These are my first swarms ever. I didn't realize how big the first one was until I got home and looked at the pictures. The big one is doing great. The little one I just got yesterday, with my young assistant. This morning it was pretty quiet.


----------



## Budster (Mar 24, 2006)

Thats an awesome swarm in California pic! Great to see the new generation of beekeepers coming along!


----------



## Durandal (Sep 5, 2007)

Ross, Ohio








This one has been in the box for less than 2 weeks. I gave 'em three frames of honey/drawn frame. They are now in drawing out frames in a second box and the queen is laying.









4 Days later and lots of rain. I am still very new to all of this, and man, these were a bunch of pissed off bees. I had to get the gloves out. I am not too sur the queen survived or not. I am going them a couple more days before I open them up and see how they are doing. I have them on syrup since I ran out of what I saved from my first cut-out. I want to see what they can do on just syrup and forage.

If I did not want to put a queen in there, could I just put a screen between them and another hive and let them integrate over time? Run a sort of 1 queen, two hive set-up and use them as workhorses rather than try to form a sixth colony?


----------



## Durandal (Sep 5, 2007)

Got another one yesterday...

Not much, but it has a queen. I may combine it with the second swarm depending...





















It gets a nuc box.  









I have run out of screened bottom boards and room on my rack. I have two orders for in both Brushy and Kelly and both orders (different gear) are backordered because of "high demand".

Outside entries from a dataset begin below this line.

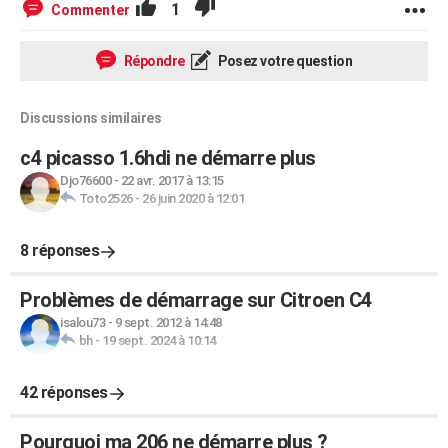
1
Commenter
Répondre
Posez votre question
Discussions similaires
c4 picasso 1.6hdi ne démarre plus
Djo76600
-
22 avr. 2017 à 13:15
Toto2526
-
26 juin 2020 à 12:01
8 réponses
Problèmes de démarrage sur Citroen C4
isalou73
-
9 sept. 2012 à 14:48
bh
-
19 sept. 2024 à 10:14
42 réponses
Pourquoi ma 206 ne démarre plus ?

I built 20 medium boxes going into the year figuring that would be enough for 4 colonies. Right now I am at seven.


----------



## Yuleluder (Mar 2, 2005)

*yet another swarm pic*


----------



## Yuleluder (Mar 2, 2005)

*and another*


----------



## Durandal (Sep 5, 2007)

I used that small swarm to requeen another colony for those that are interested. In seven days with Locust, Honeysuckle and Clover blooming they had drawn out close to 3 frames and the queen had put on some weight and was laying in nice patterns on those frames. I combined them with another hive on last Friday and they are doing great now. 

I also ended up capturing the queen in the second swarm and she is an egg laying monster! Can't wait till the brood starts hatching and that colony takes off. The first one is doing well and keeping pace with my strongest colony...almost.

All in all, I have to say I like catching swarms so far. I had to turn down three so far because I have run out of equipment and am waiting on delivery of gear...all seems to be back ordered.


----------



## Durandal (Sep 5, 2007)

Swarm from my own hive with marked queen. THe County Bee Inspector came by to see my now registered apiary and as we were looking into the first hive I noticed I had a pile of bees on a metal T post about 20 feet away.

Took a while to coax them into the box, I saw the queen once and noticed that she was marked with a nice fat yellow dot. From the first hive we were looking at. So many bees you could not tell.

Just glad I caught the swarm and turned it into a split. 




























I now understand the value of marked queens...and learned a lot. Never a day that I don't it seems....amazing stuff.


----------